Another EC-ASEAN COGEN supported project is TSH Bio-Energy, a subsidiary of TSH Resources Bhd, a Malaysian company involved in oil palm plantation, palm oil milling, timber products and power generation.
The new cogeneration plant is using empty fruit branches as fuel. It is located at Kunak, Sabah, East Malaysia. The total capacity of the project is 14 MWe with a total live steam capacity of 80 t per hour at 66.5 bar and 402ºC. Around 10 MWe will be exported to the local grid, while 25 t of steam will be used for palm oil processing.
The plant consists of a fuel conveying system; a water-cooled inclined vibrating membrane grate; a water-tube steam boiler with a capacity of 80 t per hour, 66.5 bar; an automatic de-ashing system; a multi valve steam turbine, with inlet pressure at 50 bar; and a turbo-alternator with rated output of 17 500 kVA.

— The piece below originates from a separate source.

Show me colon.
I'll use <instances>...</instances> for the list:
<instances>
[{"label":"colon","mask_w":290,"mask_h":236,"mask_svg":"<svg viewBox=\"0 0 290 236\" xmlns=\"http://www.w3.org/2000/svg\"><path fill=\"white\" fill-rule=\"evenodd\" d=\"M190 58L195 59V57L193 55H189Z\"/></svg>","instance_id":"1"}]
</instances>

The total investment cost of the project is around €9.0 million, excluding civil works and building foundation. The expected payback period is four years after commissioning.

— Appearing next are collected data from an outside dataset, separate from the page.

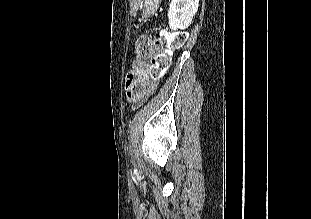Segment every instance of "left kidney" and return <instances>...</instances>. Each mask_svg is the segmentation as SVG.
Here are the masks:
<instances>
[{
	"label": "left kidney",
	"mask_w": 311,
	"mask_h": 219,
	"mask_svg": "<svg viewBox=\"0 0 311 219\" xmlns=\"http://www.w3.org/2000/svg\"><path fill=\"white\" fill-rule=\"evenodd\" d=\"M199 6V0H171L168 10L171 30L186 29L192 22Z\"/></svg>",
	"instance_id": "obj_1"
}]
</instances>
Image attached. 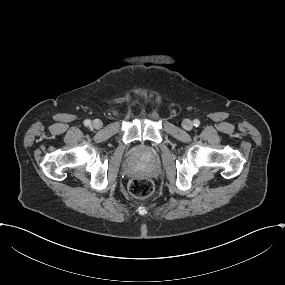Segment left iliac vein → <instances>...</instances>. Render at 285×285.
Instances as JSON below:
<instances>
[{
	"label": "left iliac vein",
	"instance_id": "4c4485c4",
	"mask_svg": "<svg viewBox=\"0 0 285 285\" xmlns=\"http://www.w3.org/2000/svg\"><path fill=\"white\" fill-rule=\"evenodd\" d=\"M182 126L186 130H191L193 128V123L189 119H185L182 121Z\"/></svg>",
	"mask_w": 285,
	"mask_h": 285
}]
</instances>
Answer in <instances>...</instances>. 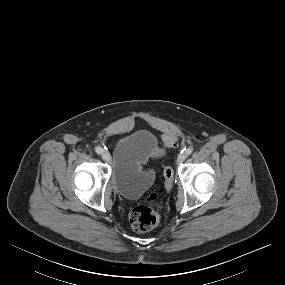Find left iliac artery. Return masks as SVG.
Instances as JSON below:
<instances>
[{
    "mask_svg": "<svg viewBox=\"0 0 285 285\" xmlns=\"http://www.w3.org/2000/svg\"><path fill=\"white\" fill-rule=\"evenodd\" d=\"M182 152H184L187 155H190L193 152V148L192 147L185 148L184 151Z\"/></svg>",
    "mask_w": 285,
    "mask_h": 285,
    "instance_id": "left-iliac-artery-1",
    "label": "left iliac artery"
}]
</instances>
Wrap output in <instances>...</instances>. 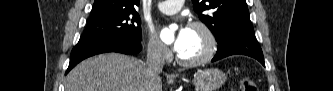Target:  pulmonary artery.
<instances>
[{"mask_svg": "<svg viewBox=\"0 0 333 91\" xmlns=\"http://www.w3.org/2000/svg\"><path fill=\"white\" fill-rule=\"evenodd\" d=\"M183 1L166 0L159 4V9L165 14H174L182 7Z\"/></svg>", "mask_w": 333, "mask_h": 91, "instance_id": "obj_1", "label": "pulmonary artery"}]
</instances>
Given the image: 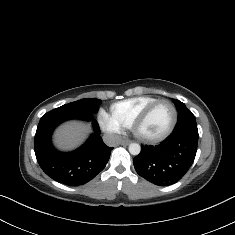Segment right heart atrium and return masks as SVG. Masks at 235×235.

The energy use of palm oil residues constitutes an elegant way to dispose of the processing residues from palm oil milling activities, while generating additional income. It is estimated that between 40 000 and 50 000 t of CO2 equivalent will be mitigated annually thanks to the use of the EFBs.
Chia Meng Rice Mill
Chia Meng is an example of a cogeneration project in the rice industry.

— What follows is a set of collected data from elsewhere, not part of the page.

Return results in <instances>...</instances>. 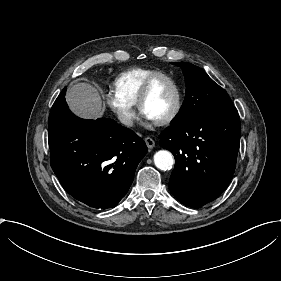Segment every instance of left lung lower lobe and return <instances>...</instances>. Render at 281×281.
Masks as SVG:
<instances>
[{"mask_svg":"<svg viewBox=\"0 0 281 281\" xmlns=\"http://www.w3.org/2000/svg\"><path fill=\"white\" fill-rule=\"evenodd\" d=\"M240 135L235 107L177 122L162 132L160 145L176 160L169 187L178 201L200 208L226 189L235 170Z\"/></svg>","mask_w":281,"mask_h":281,"instance_id":"obj_1","label":"left lung lower lobe"}]
</instances>
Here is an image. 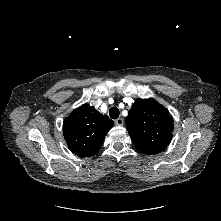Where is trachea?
I'll list each match as a JSON object with an SVG mask.
<instances>
[{"mask_svg":"<svg viewBox=\"0 0 221 221\" xmlns=\"http://www.w3.org/2000/svg\"><path fill=\"white\" fill-rule=\"evenodd\" d=\"M109 115L112 119H117L119 117V109L117 107L110 108Z\"/></svg>","mask_w":221,"mask_h":221,"instance_id":"3493384b","label":"trachea"}]
</instances>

The Chia Meng Rice Mill is located in Nakhon Ratchasima province. Chia Meng is one of the biggest rice mills in Thailand, with a milling capacity of 700 t of paddy per day. It has implemented a 2.5 MW cogeneration plant which utilises rice husk as a fuel.
The plant was commissioned in March 1997. The rice mill produces about 140 t of rice husk per day to fuel the plant.
The plant consists of a rice husk silo; a conveying and automatic boiler feeding system; a step grate/boiler producing 17 t of superheated steam at 35 bar and equipped with automatic ash removal system; a 2.5 MW multi-stage fully condensing turbo-generator; and heat exchangers using boiler flue gas and/or superheated steam to generate hot water for paddy dryers.
The project involved an investment of €3.6 million, excluding civil works and building structures. The major revenues come from savings in fuel oil, electricity purchase and rice husk disposal.
An additional income comes from ash sales. The payback time of this project was 3.6 years after implementation of the plant. Total GHG avoided by implementing this rice husk boiler is around 7000 t of CO2 equivalent per year.
Many countries in ASEAN are implementing biomass cogeneration plants, as biomass is abundantly available in the region. As a fuel, it is relatively cheap, clean and environmentally friendly.
Biomass residues can help meet the increasing demand for power in developing countries. When used in modern medium to high pressure cogeneration systems, big improvements in efficiency and fuel utilisation are realised.
Industry leaders see cogeneration as one of the means to reduce costs in order to increase their competitiveness. In addition, they are able to sell excess power to the grid and solve their waste management problems.
From an economic point of view, the use of biomass offers many benefits, such as reducing dependence on imported fuel resources and increasing local economic sustainability. It generates high environmental benefits through the mitigation of GHG emissions and a substantial reduction of SOx and NOx emissions, when compared to the use of fossil fuels.